Nigeria’s economy has officially, but as expected, entered its second recession in five years, with no relief in sight despite the optimism expressed by the Finance Ministry. It is arguably the country’s worst economic patch since its independence in 1960. For the first time in more than three years, the economy shrank in the second quarter of this year as the Gross Domestic Product fell by 6.10 per cent, compared with a growth of 1.87 per cent in Q1. It shrank further by 3.62 per cent in Q3.
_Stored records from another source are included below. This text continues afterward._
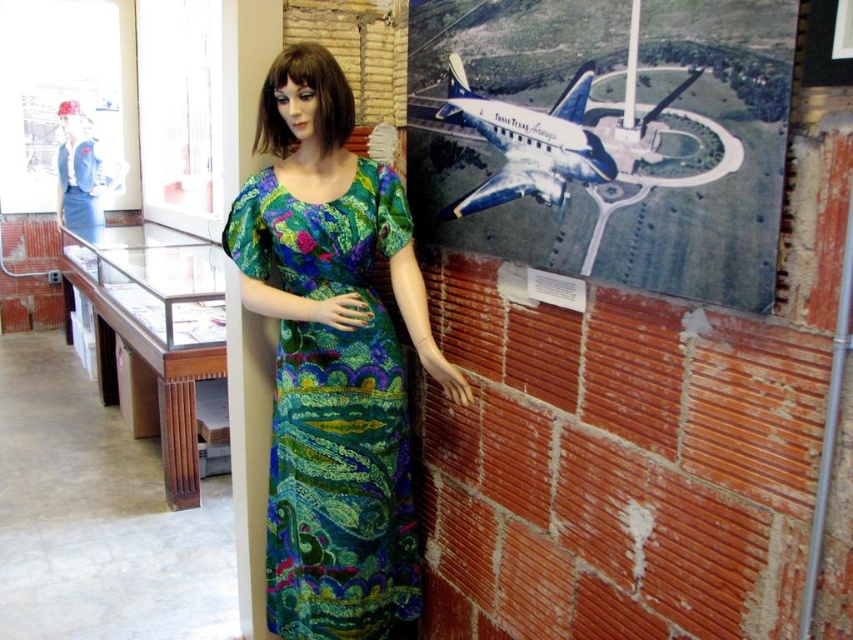 Is metallic airplane at upper right thinner than multicolored printed fabric dress at center?

In fact, metallic airplane at upper right might be wider than multicolored printed fabric dress at center.

Can you confirm if metallic airplane at upper right is positioned to the right of multicolored printed fabric dress at center?

Correct, you'll find metallic airplane at upper right to the right of multicolored printed fabric dress at center.

Does point (769, 129) lie in front of point (286, 515)?

Yes, point (769, 129) is closer to viewer.

Locate an element on the screen. metallic airplane at upper right is located at coordinates (608, 136). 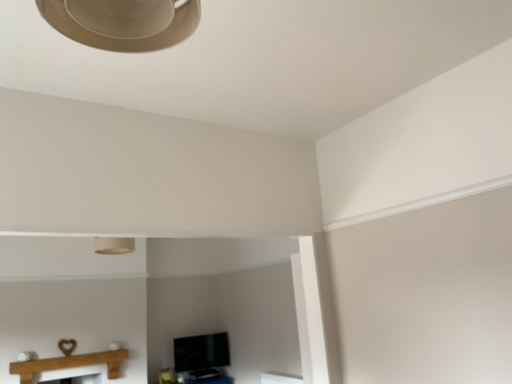 Where is `wooden mantle at lower left`? wooden mantle at lower left is located at coordinates (70, 364).

The image size is (512, 384). What do you see at coordinates (70, 364) in the screenshot?
I see `wooden mantle at lower left` at bounding box center [70, 364].

The height and width of the screenshot is (384, 512). What do you see at coordinates (114, 245) in the screenshot?
I see `matte beige lampshade at upper center` at bounding box center [114, 245].

Where is `matte beige lampshade at upper center`? Image resolution: width=512 pixels, height=384 pixels. matte beige lampshade at upper center is located at coordinates (114, 245).

Locate an element on the screen. This screenshot has width=512, height=384. wooden mantle at lower left is located at coordinates (70, 364).

Which object is positioned more to the left, wooden mantle at lower left or matte beige lampshade at upper center?

Positioned to the left is wooden mantle at lower left.

In the scene shown: Is wooden mantle at lower left positioned behind matte beige lampshade at upper center?

Yes, it is.

Does point (28, 380) lie behind point (120, 243)?

That is True.

From the image's perspective, is wooden mantle at lower left positioned above or below matte beige lampshade at upper center?

wooden mantle at lower left is situated lower than matte beige lampshade at upper center in the image.

From a real-world perspective, is wooden mantle at lower left above or below matte beige lampshade at upper center?

wooden mantle at lower left is below matte beige lampshade at upper center.

Is wooden mantle at lower left thinner than matte beige lampshade at upper center?

Yes.

Considering the sizes of objects wooden mantle at lower left and matte beige lampshade at upper center in the image provided, who is shorter, wooden mantle at lower left or matte beige lampshade at upper center?

matte beige lampshade at upper center.

Is wooden mantle at lower left bigger than matte beige lampshade at upper center?

Correct, wooden mantle at lower left is larger in size than matte beige lampshade at upper center.

Is wooden mantle at lower left outside of matte beige lampshade at upper center?

Indeed, wooden mantle at lower left is completely outside matte beige lampshade at upper center.

Is wooden mantle at lower left in contact with matte beige lampshade at upper center?

There is a gap between wooden mantle at lower left and matte beige lampshade at upper center.

Is wooden mantle at lower left looking in the opposite direction of matte beige lampshade at upper center?

wooden mantle at lower left does not have its back to matte beige lampshade at upper center.

How many degrees apart are the facing directions of wooden mantle at lower left and matte beige lampshade at upper center?

The angle between the facing direction of wooden mantle at lower left and the facing direction of matte beige lampshade at upper center is 0.244 degrees.

There is a wooden mantle at lower left. Where is `lamp above it (from a real-world perspective)`? lamp above it (from a real-world perspective) is located at coordinates (114, 245).

Considering the positions of objects matte beige lampshade at upper center and wooden mantle at lower left in the image provided, who is more to the right, matte beige lampshade at upper center or wooden mantle at lower left?

matte beige lampshade at upper center is more to the right.

Considering the positions of objects matte beige lampshade at upper center and wooden mantle at lower left in the image provided, who is in front, matte beige lampshade at upper center or wooden mantle at lower left?

Positioned in front is matte beige lampshade at upper center.

Which point is more distant from viewer, (106, 252) or (119, 358)?

The point (119, 358) is behind.

From the image's perspective, which is below, matte beige lampshade at upper center or wooden mantle at lower left?

wooden mantle at lower left, from the image's perspective.

From a real-world perspective, is matte beige lampshade at upper center physically located above or below wooden mantle at lower left?

matte beige lampshade at upper center is situated higher than wooden mantle at lower left in the real world.

Considering the sizes of objects matte beige lampshade at upper center and wooden mantle at lower left in the image provided, who is thinner, matte beige lampshade at upper center or wooden mantle at lower left?

wooden mantle at lower left.

Is matte beige lampshade at upper center taller or shorter than wooden mantle at lower left?

Clearly, matte beige lampshade at upper center is shorter compared to wooden mantle at lower left.

Who is bigger, matte beige lampshade at upper center or wooden mantle at lower left?

With larger size is wooden mantle at lower left.

Which is correct: matte beige lampshade at upper center is inside wooden mantle at lower left, or outside of it?

matte beige lampshade at upper center is located beyond the bounds of wooden mantle at lower left.

Would you say matte beige lampshade at upper center is a long distance from wooden mantle at lower left?

Indeed, matte beige lampshade at upper center is not near wooden mantle at lower left.

Is matte beige lampshade at upper center aimed at wooden mantle at lower left?

No, matte beige lampshade at upper center is not facing towards wooden mantle at lower left.

In the scene shown: How many degrees apart are the facing directions of matte beige lampshade at upper center and wooden mantle at lower left?

The angular difference between matte beige lampshade at upper center and wooden mantle at lower left is 0.244 degrees.

How distant is matte beige lampshade at upper center from wooden mantle at lower left?

A distance of 1.78 meters exists between matte beige lampshade at upper center and wooden mantle at lower left.

This screenshot has height=384, width=512. What are the coordinates of `lamp above the wooden mantle at lower left (from the image's perspective)` in the screenshot? It's located at (114, 245).

Locate an element on the screen. The width and height of the screenshot is (512, 384). table on the left of matte beige lampshade at upper center is located at coordinates (70, 364).

The image size is (512, 384). In order to click on lamp lying above the wooden mantle at lower left (from the image's perspective) in this screenshot , I will do `click(114, 245)`. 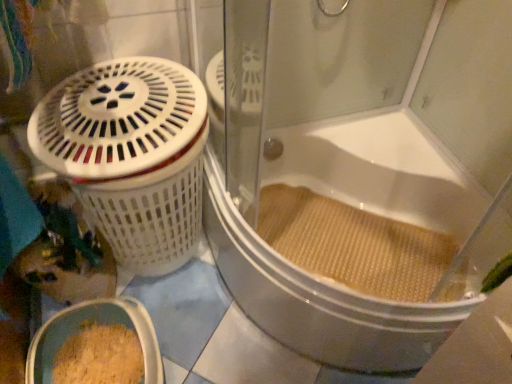 Describe the element at coordinates (353, 244) in the screenshot. I see `beige textured mat at lower right` at that location.

I want to click on white plastic basket at left, so click(131, 155).

Is white textured bathtub at center facing towards beige textured mat at lower right?

No.

Which is in front, point (317, 130) or point (423, 264)?

Positioned in front is point (423, 264).

From a real-world perspective, is white textured bathtub at center physically located above or below beige textured mat at lower right?

In terms of real-world spatial position, white textured bathtub at center is above beige textured mat at lower right.

Is beige textured mat at lower right directly adjacent to white plastic basket at left?

No, beige textured mat at lower right is not next to white plastic basket at left.

From the image's perspective, is beige textured mat at lower right above or below white plastic basket at left?

beige textured mat at lower right is situated lower than white plastic basket at left in the image.

Based on their positions, is beige textured mat at lower right located to the left or right of white plastic basket at left?

beige textured mat at lower right is positioned on white plastic basket at left's right side.

Can you confirm if beige textured mat at lower right is wider than white plastic basket at left?

In fact, beige textured mat at lower right might be narrower than white plastic basket at left.

Which of these two, beige textured mat at lower right or white textured bathtub at center, is thinner?

Thinner between the two is beige textured mat at lower right.

Considering the sizes of objects beige textured mat at lower right and white textured bathtub at center in the image provided, who is taller, beige textured mat at lower right or white textured bathtub at center?

white textured bathtub at center.

Is beige textured mat at lower right situated inside white textured bathtub at center or outside?

The correct answer is: inside.

How much distance is there between white plastic basket at left and white textured bathtub at center?

white plastic basket at left and white textured bathtub at center are 14.33 inches apart from each other.

From the image's perspective, is white plastic basket at left beneath white textured bathtub at center?

Yes, from the image's perspective, white plastic basket at left is below white textured bathtub at center.

This screenshot has height=384, width=512. In order to click on bathtub above the white plastic basket at left (from a real-world perspective) in this screenshot , I will do (x=324, y=299).

Considering the relative sizes of white plastic basket at left and white textured bathtub at center in the image provided, is white plastic basket at left smaller than white textured bathtub at center?

Yes, white plastic basket at left is smaller than white textured bathtub at center.

Is white textured bathtub at center situated inside white plastic basket at left or outside?

white textured bathtub at center is located beyond the bounds of white plastic basket at left.

Could you tell me if white textured bathtub at center is turned towards white plastic basket at left?

Yes, white textured bathtub at center is facing white plastic basket at left.

Is point (431, 196) closer to viewer compared to point (170, 141)?

That is False.

How many degrees apart are the facing directions of white textured bathtub at center and white plastic basket at left?

There is a 90-degree angle between the facing directions of white textured bathtub at center and white plastic basket at left.

Is white plastic basket at left in front of or behind beige textured mat at lower right in the image?

white plastic basket at left is in front of beige textured mat at lower right.

Is white plastic basket at left not close to beige textured mat at lower right?

No.

How distant is white plastic basket at left from beige textured mat at lower right?

A distance of 19.69 inches exists between white plastic basket at left and beige textured mat at lower right.

The height and width of the screenshot is (384, 512). In order to click on bathtub located above the beige textured mat at lower right (from a real-world perspective) in this screenshot , I will do `click(324, 299)`.

Identify the location of basket container in front of the beige textured mat at lower right. This screenshot has height=384, width=512. (131, 155).

From the image, which object appears to be nearer to white plastic basket at left, white textured bathtub at center or beige textured mat at lower right?

white textured bathtub at center lies closer to white plastic basket at left than the other object.

From the picture: Looking at the image, which one is located further to white textured bathtub at center, white plastic basket at left or beige textured mat at lower right?

Among the two, white plastic basket at left is located further to white textured bathtub at center.

From the image, which object appears to be farther from white textured bathtub at center, beige textured mat at lower right or white plastic basket at left?

white plastic basket at left.

Considering their positions, is white textured bathtub at center positioned closer to beige textured mat at lower right than white plastic basket at left?

white textured bathtub at center is positioned closer to the anchor beige textured mat at lower right.

From the image, which object appears to be farther from white plastic basket at left, beige textured mat at lower right or white textured bathtub at center?

beige textured mat at lower right is further to white plastic basket at left.

Considering their positions, is white plastic basket at left positioned further to beige textured mat at lower right than white textured bathtub at center?

Among the two, white plastic basket at left is located further to beige textured mat at lower right.

This screenshot has width=512, height=384. I want to click on basket container between white textured bathtub at center and beige textured mat at lower right from front to back, so click(x=131, y=155). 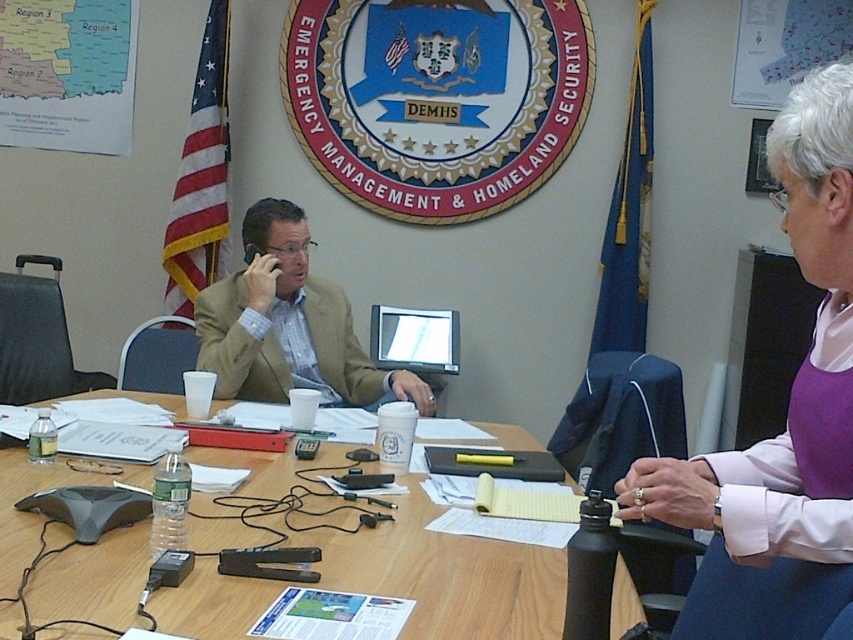 You are standing in the meeting room and want to place a 1.2 meter wide banner on the floor behind the wooden table at center. Will the banner fit entirely behind the table?

The wooden table at center is 1.12 meters from the camera, but the banner is 1.2 meters wide. Since the distance from the camera to the table is less than the banner width, the banner may not fit entirely behind the table without overlapping or extending beyond the space available.

You are standing in the meeting room and want to place a document on the wooden table at center. However, there is a light brown leather jacket at center on the table. Can you place the document there without moving the jacket?

The wooden table at center is located below the light brown leather jacket at center, meaning the jacket is on the table. Therefore, you cannot place the document there without moving the jacket.

From the picture: You are a service robot with a width of 1.2 meters. You need to move from the purple fabric shirt at upper right to the light brown leather jacket at center. Is there enough space for you to pass through the area between them?

The distance between the purple fabric shirt at upper right and the light brown leather jacket at center is 1.55 meters. Since the robot is 1.2 meters wide, there is sufficient space for it to pass through the gap between them. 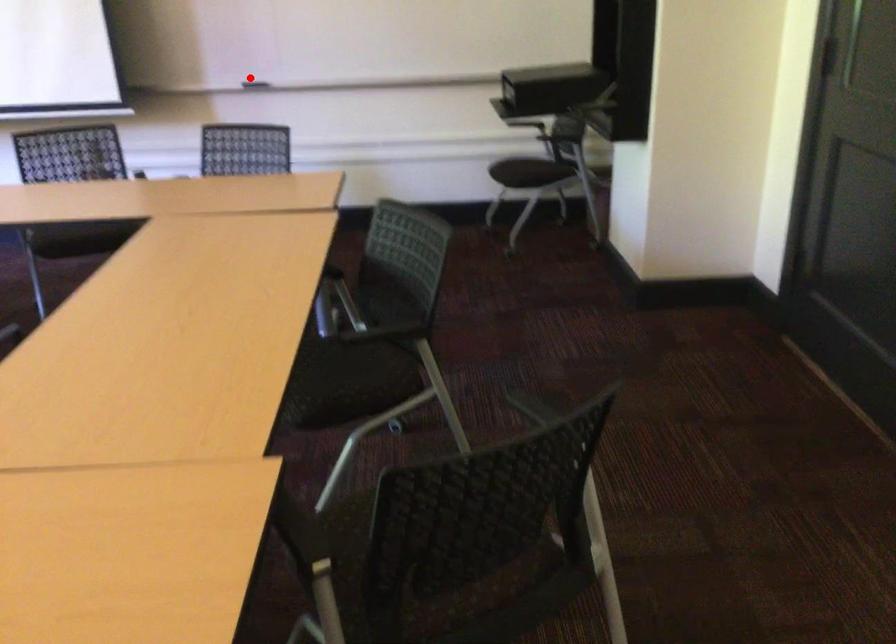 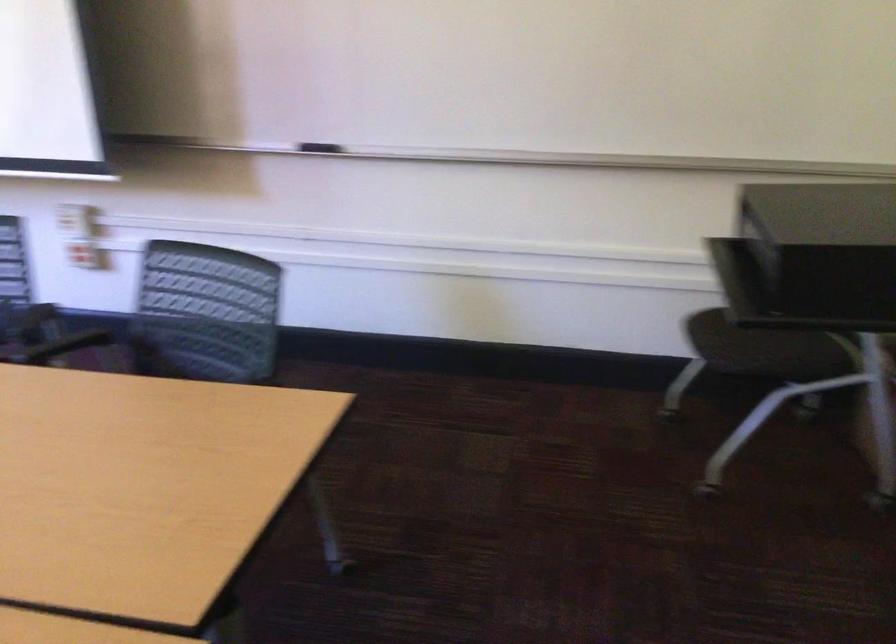 Question: I am providing you with two images of the same scene from different viewpoints. A red point is shown in image1. For the corresponding object point in image2, is it positioned nearer or farther from the camera?

Choices:
 (A) Nearer
 (B) Farther

Answer: (A) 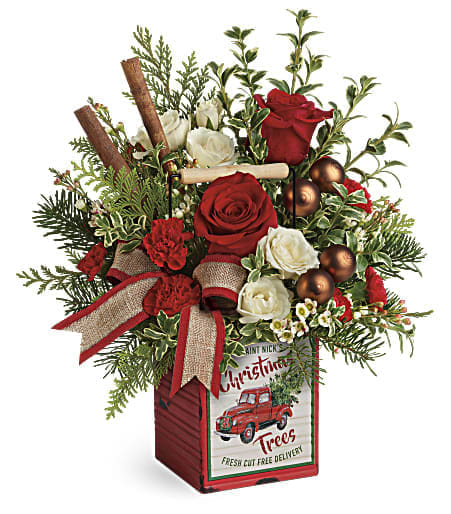 Locate an element on the screen. handle is located at coordinates (270, 169).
The National Bureau of Statistics had attributed the decline in Q2 to significantly lower levels of domestic and international economic activity resulting from the nationwide lockdowns aimed at containing the COVID-19 pandemic. Economists consider two consecutive quarters of shrinking GDP as the technical definition of a recession, with the authorities again blaming the pandemic for the downturn. In 2016, Nigeria slipped into its first recession in 25 years, but the current one has been described as worse. True, the COVID-19 crisis has presented the global economy with a huge challenge, including health, employment, education and economic crises. So, it is anyone’s guess what implications these and more would have on an already structurally weak Nigerian economy, which has been relying on loans to fund its budgets.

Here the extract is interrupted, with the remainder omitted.